Ce vendredi, 80 ans plus tard, sera commémoré ce tragique événement au cours duquel 185 juifs ont été raflés et internés au camp de Rivesaltes (Pyrénées-Orientales) et 148 d'entre eux déportés (47 hommes, 61 femmes et 40 enfants) vers le camp de la mort Auschwitz-Birkenau. Le plus jeune, René Herzaft est âgé de seulement 2 ans. Seuls 8 hommes en reviendront. Aucun enfant, ni aucune femme.

"Cette rafle a été prévue dès le mois de juin 1942, entre les autorités françaises et allemandes, explique Simon Massbaum, président de l'AMDJA (Association pour la mémoire des déportés juifs de l’Aveyron). Ils élaborent un programme visant à arrêter 40 000 juifs de la zone occupée dont 15 000 de la région parisienne." Le 16 juin, il est convenu que, dans un premier temps, 10 000 juifs apatrides de la zone non occupée soient livrés à l'occupant par les autorités françaises. Au début des négociations, les nazis avaient envisagé de rafler 100 000 juifs. Seules des difficultés d'organisation les ont empêchés de mettre leur tragique entreprise en place. "De nombreux juifs sont arrivés en Aveyron depuis la Belgique, après avoir fui la guerre et la répression. Ils avaient été répartis dans plusieurs villes et villages du département et ils vivaient sous la surveillance des autorités locales", poursuit Simon Massbaum.

Circulaire

Un mois plus tard, le 16 juillet se déroule à Paris et dans la région parisienne la rafle dite du "Vel d'Hiv". Les opérations sont lancées avant l'aube à 4 heures du matin pour s'achever le 17 juillet à 13 heures. 13 152 personnes (3 118 hommes, 5 919 femmes et 4 115 enfants) en seront victimes. En Aveyron, la rafle s'organise également. Le préfet de l'époque, Charles Marion adresse une circulaire aux responsables des brigades de gendarmerie et de commissariats. "Mais la hiérarchie n'informera de cette opération les policiers et les gendarmes que la veille, à 22 heures, pour éviter tout risque de fuite", raconte Simon Massbaum. Toutefois, certains parviendront à informer des familles avant que la rafle n'intervienne, leur sauvant ainsi la vie.

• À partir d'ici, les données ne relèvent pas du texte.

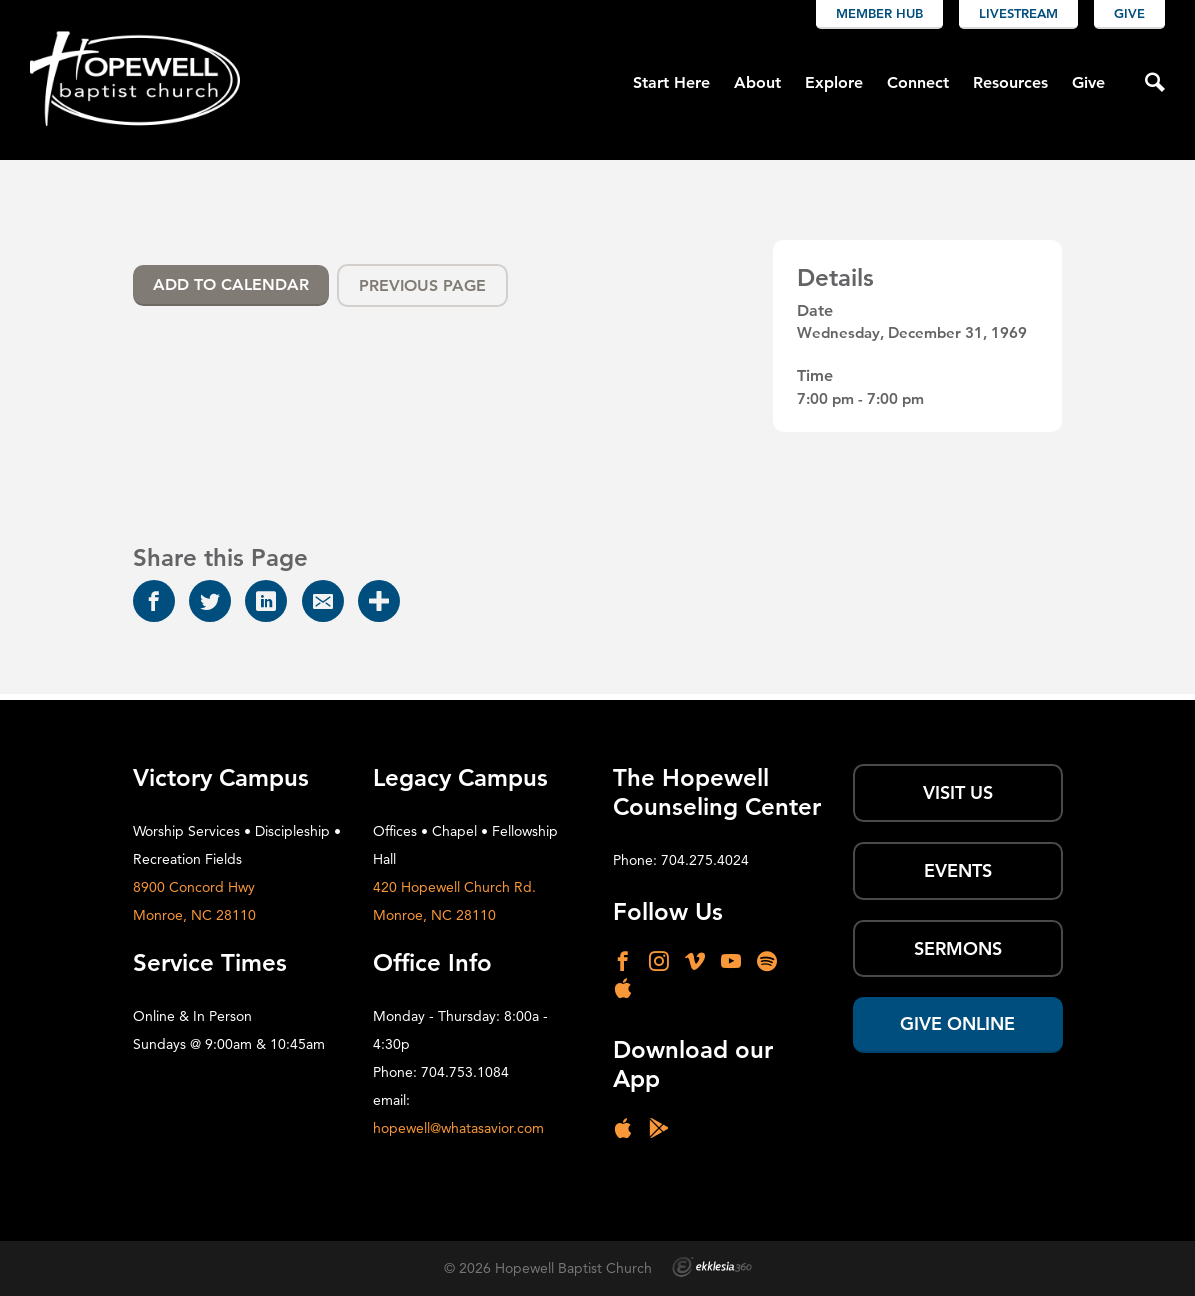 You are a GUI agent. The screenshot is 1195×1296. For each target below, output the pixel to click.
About (757, 82)
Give (1129, 13)
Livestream (1018, 13)
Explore (834, 82)
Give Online (957, 1023)
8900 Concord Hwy (194, 887)
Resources (1010, 82)
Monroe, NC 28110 (194, 915)
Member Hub (879, 13)
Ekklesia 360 (712, 1267)
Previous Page (422, 285)
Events (958, 870)
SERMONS (958, 948)
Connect (918, 82)
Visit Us (958, 792)
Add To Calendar (231, 284)
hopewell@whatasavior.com (458, 1128)
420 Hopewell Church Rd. (454, 887)
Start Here (671, 82) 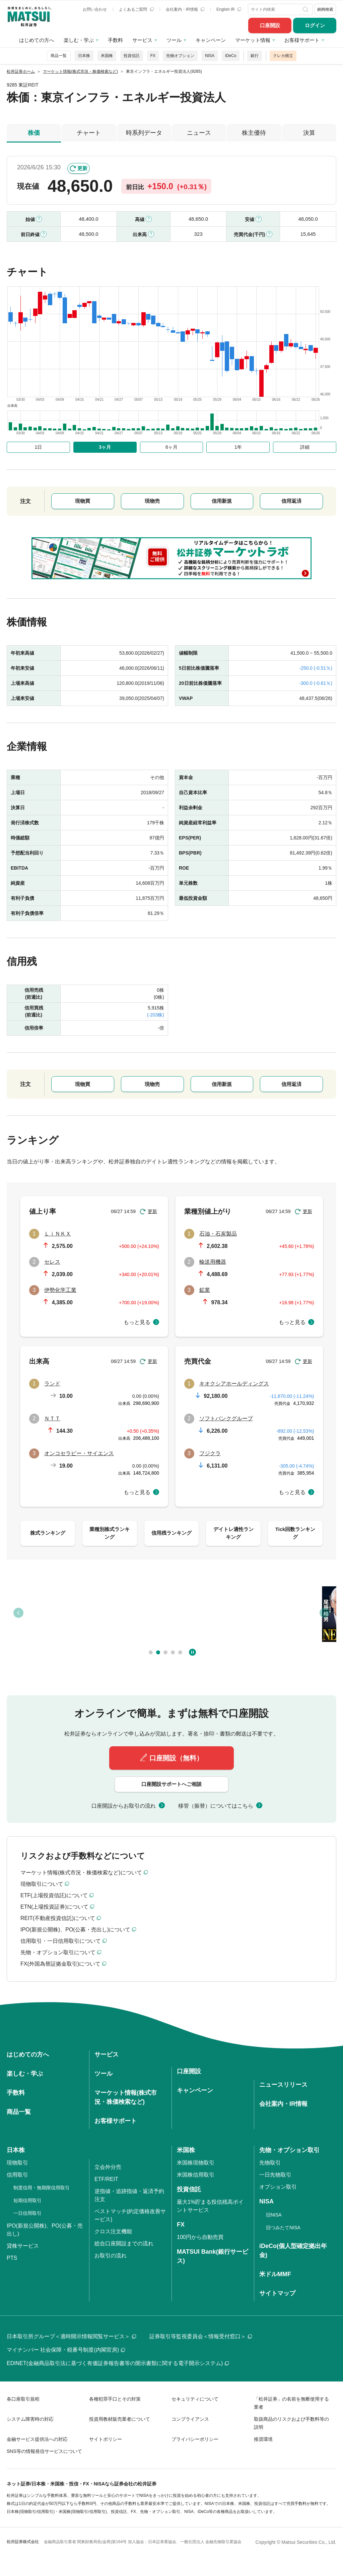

D'autres, travaillant dans différentes administrations ont pu mettre au courant certains juifs qui ont pu se mettre à l'abri. 73 personnes seront absentes lors des arrestations. Ceux qui ont été pris par les autorités, vont être regroupés dans les commissariats de Millau et de Villefranche-de-Rouergue, dans des salles des fêtes comme celle de Saint-Affrique ou dans une gare (Valady ou Capdenac). Neuf autocars vont converger vers Brusque, avant de rejoindre le camp de Rivesaltes. Les véhicules sont arrivés à destination vers 23 heures.

Anecdotes

La suite, dramatique, était déjà écrite. Mais au-delà des chiffres, cette tragédie a charrié avec elle son lot d'anecdotes qui sont à la mesure de l'évènement. " Plusieurs enfants ont été raflés alors qu'ils se trouvaient dans des centres de vacances. Ou encore, à Millau, une petite fille qui se prénommait Annette a été arrachée des bras de la famille chez qui elle se trouvait, sous la menace d'une arme. Elle a dû être livrée de force", évoque Simon Massbaum. Les autorités avaient ordre de mener ces opérations rapidement pour éviter "les rassemblements, l'agitation". A l'échelle de la région, la rafle menée dans la nuit du 26 au 27 août, contre les juifs apatrides et étrangers a conduit à 6 584 arrestations, bien loin des 10 000 promises aux Allemands par Vichy. 

En cette datte anniversaire, le souvenir de ces innocents déportés ressurgit. Durant toute la durée du conflit, en Aveyron, 391 juifs vont être déportés, 92 % seront exterminés.